Plaza Bank v. Green Family Trust, 2011 U.S. Dist. LEXIS 141044, *15-16 (D. Nev. Dec. 7, 2011) (emphasis added).  In the instant case, while Plaintiff argues that the Order of Dismissal with prejudice had the effect of extinguishing the underlying debt, Plaintiff provides no controlling authority to support that argument. Thus, the Court is persuaded for the reasons set forth by TMCC that the Order of Dismissal does not preclude it from reporting a charged off debt, and does not require it to report a $0 balance. For those reasons, even accepting all of Plaintiff’s alleged facts as true, Plaintiff’s claim against TMCC must be dismissed with prejudice.

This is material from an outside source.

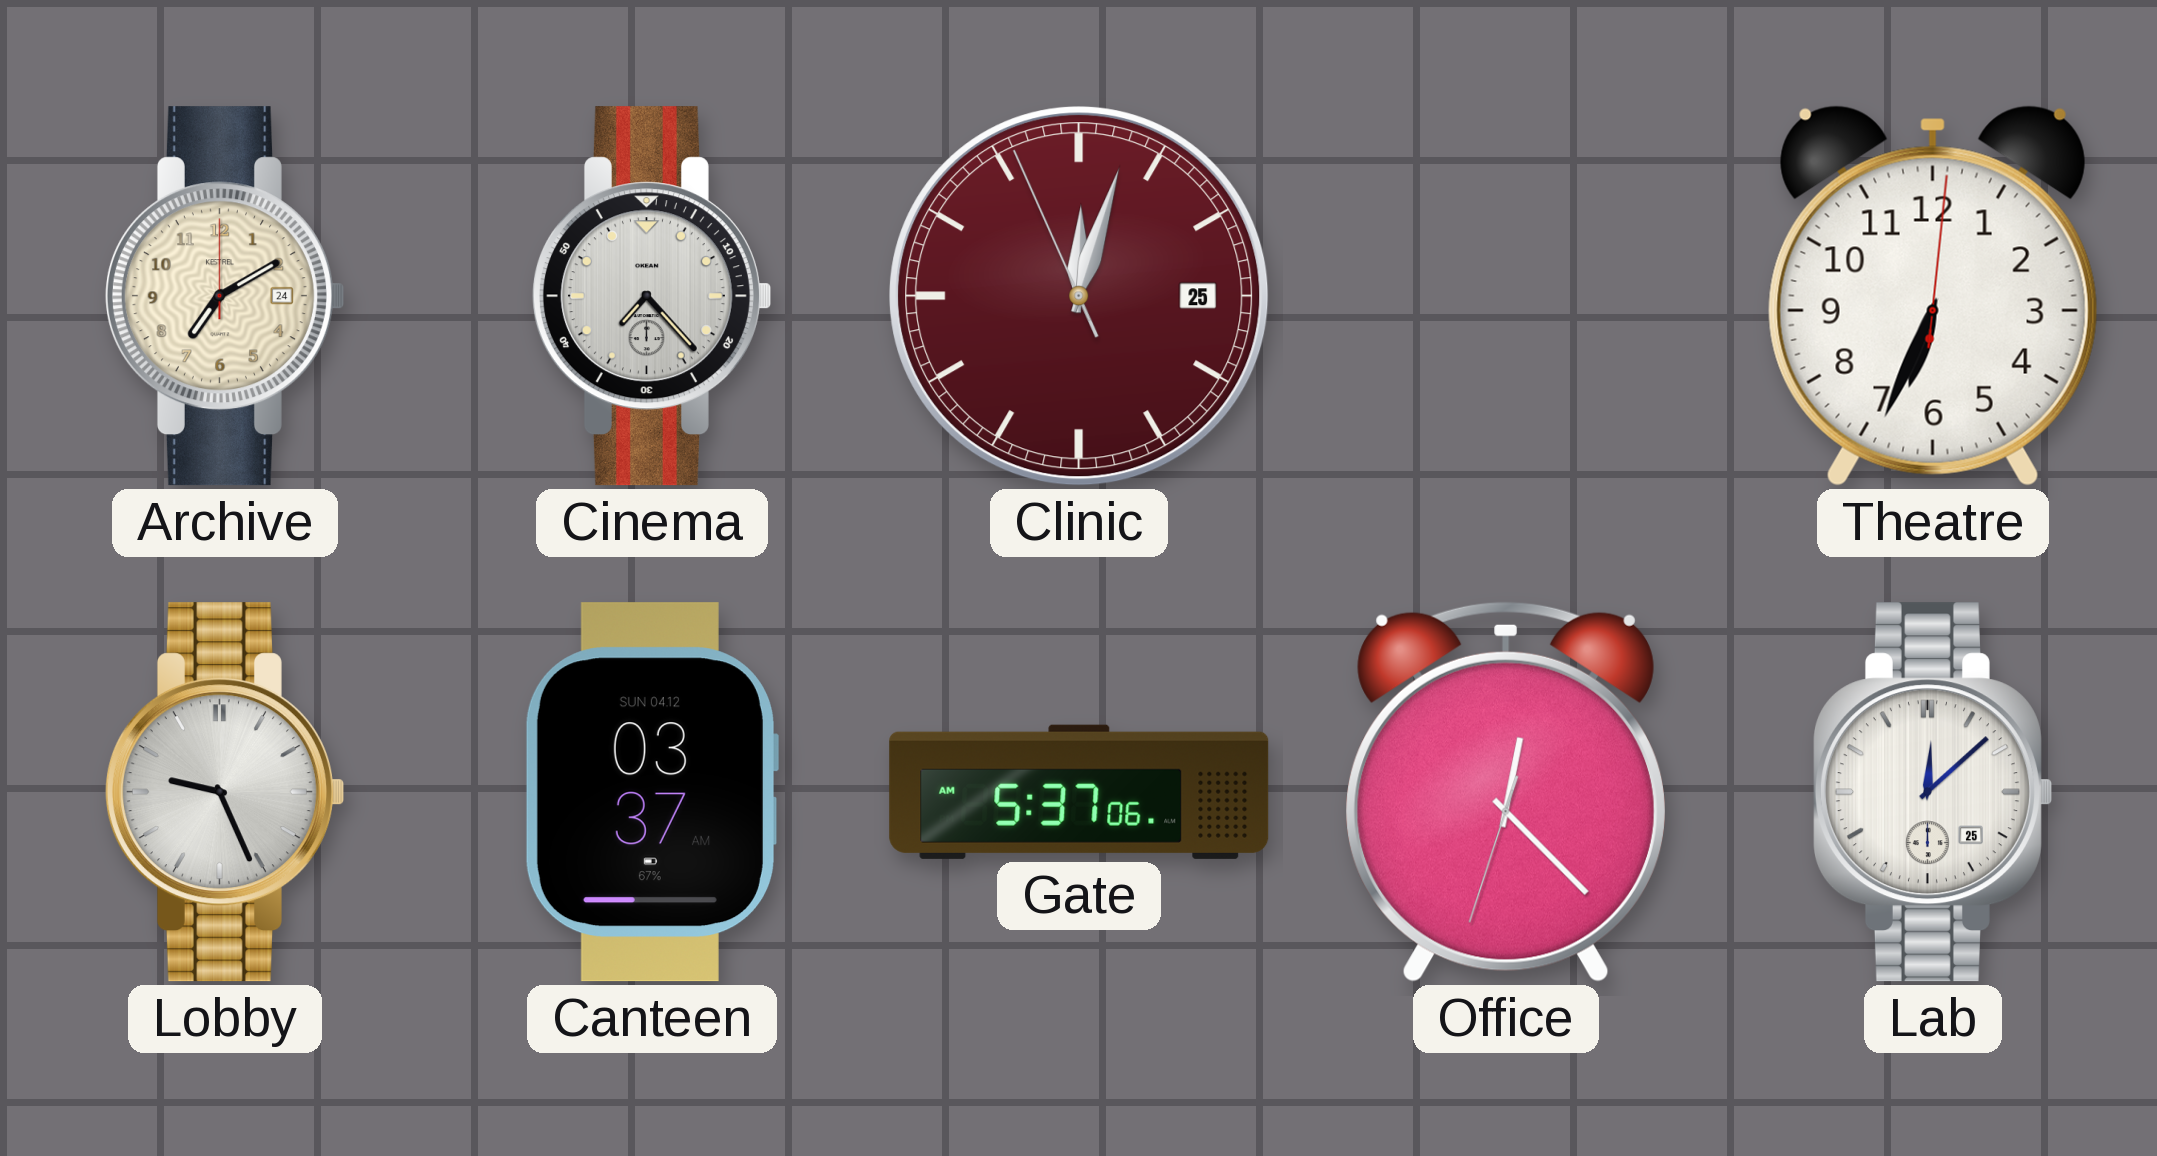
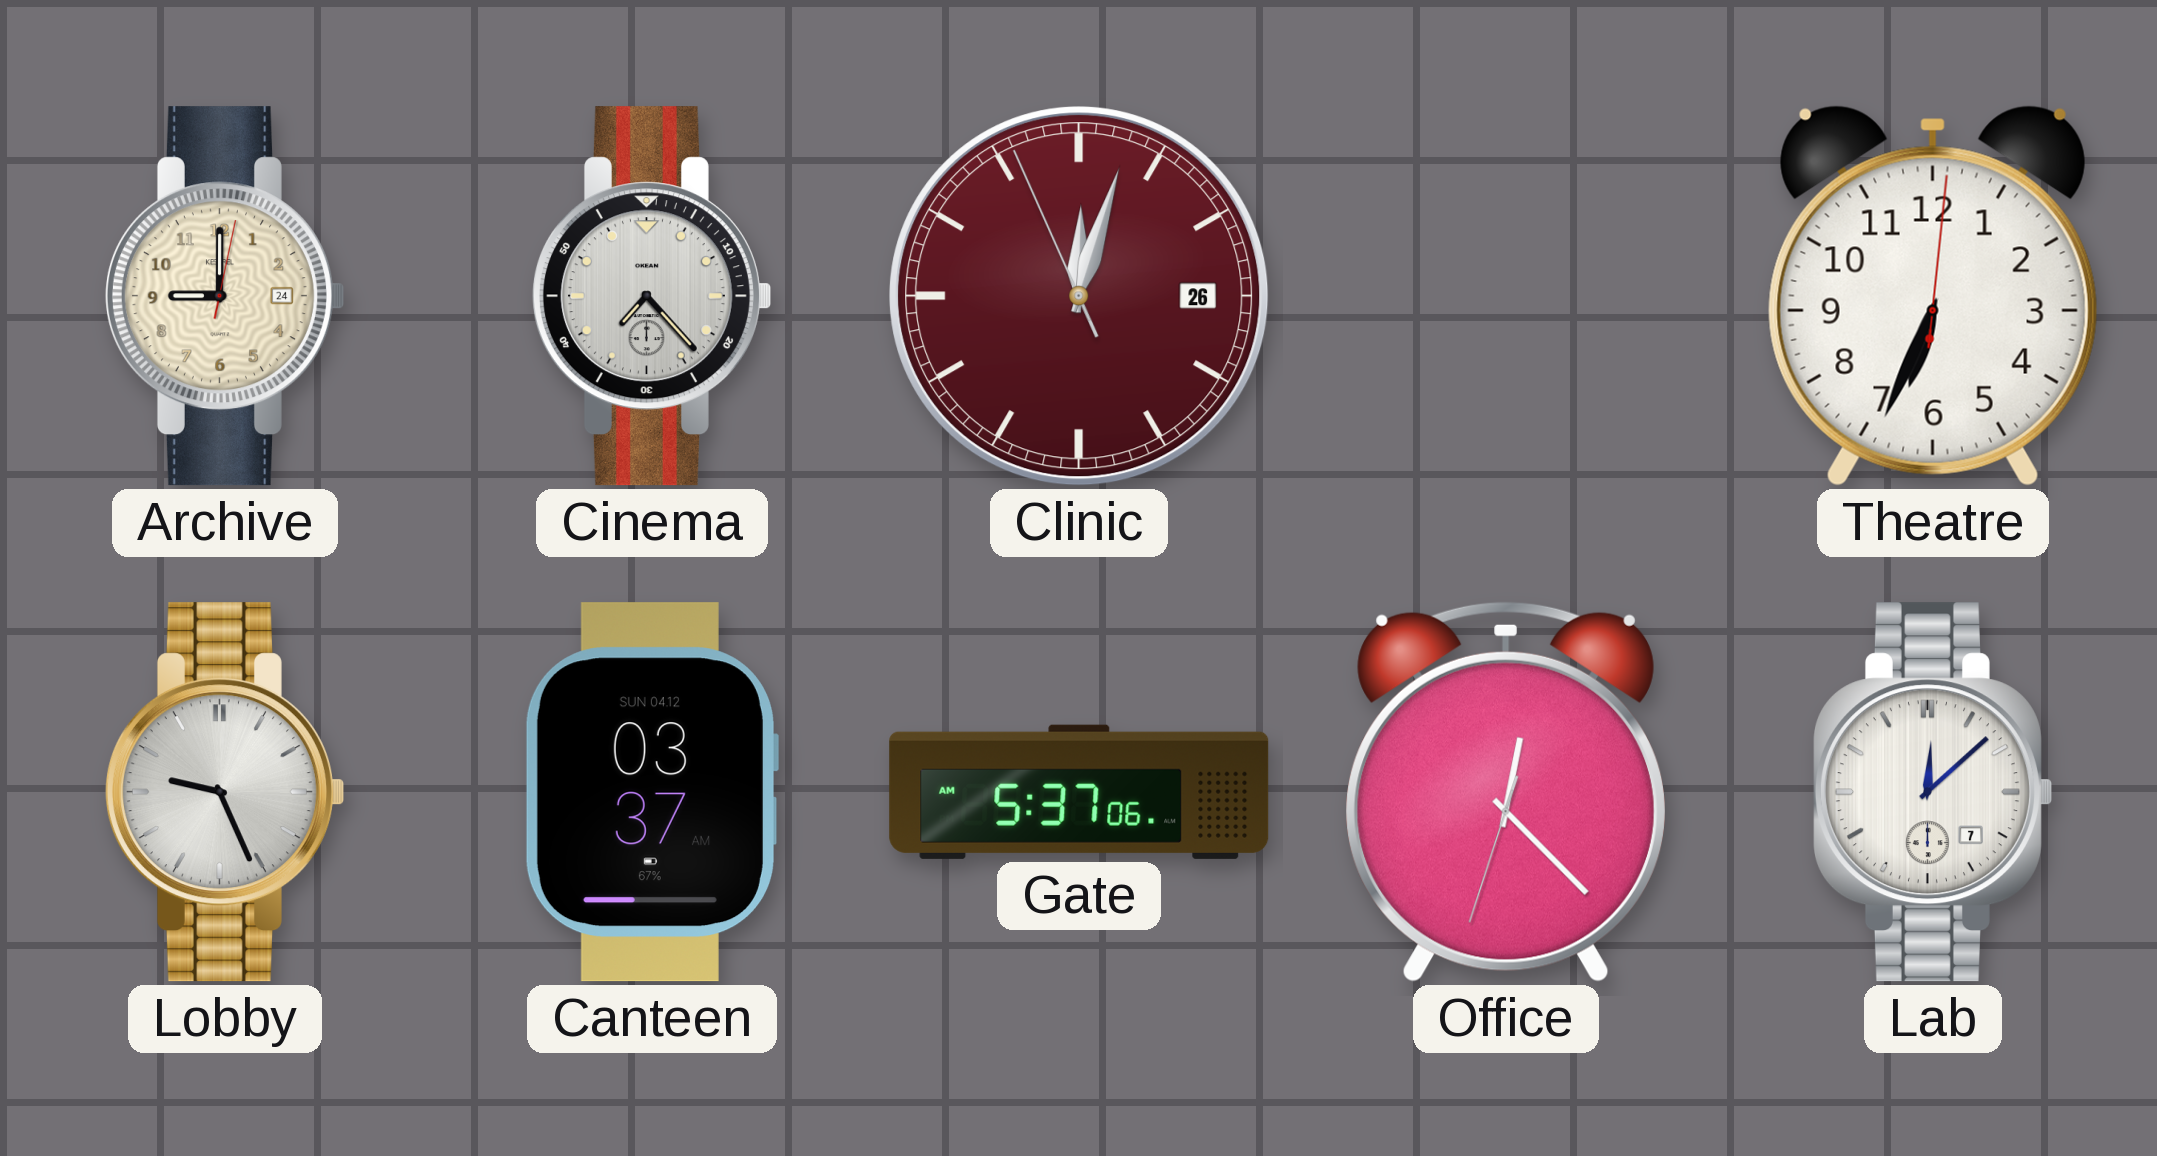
Archive: 7:10 -> 9:00
Clinic date: 25 -> 26
Lab date: 25 -> 7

4. Effect of Settlement Agreement Plaintiff also argues that Defendant’s motion must be denied because the intent and effect of a global settlement agreement in the state court actions had the effect of extinguishing her debt. Dkt. #29 at 14-17. The Court does not consider this argument. First, Plaintiff did not raise such a claim in her Complaint. Nowhere does she even mention the Settlement Agreement. See Dkt. #1-1 at ¶ ¶ 4.1-4.23. Further, to consider the argument, the Court would be required to examine documents extrinsic to the Complaint and of which it could not take judicial notice. This would require the Court to convert the motion to one for summary judgment. Because the claim was not raised in the Complaint, the Court finds no basis to convert the motion or consider the documents provided by Plaintiff at this time. . . .However, given Plaintiff’s argument in response to the instant motion regarding the effect of the Settlement Agreement, which is not a basis of the claims set forth in the current Complaint, Plaintiff shall have the opportunity to correct those deficiencies should she believe she can do so, through the filing of an Amended Complaint.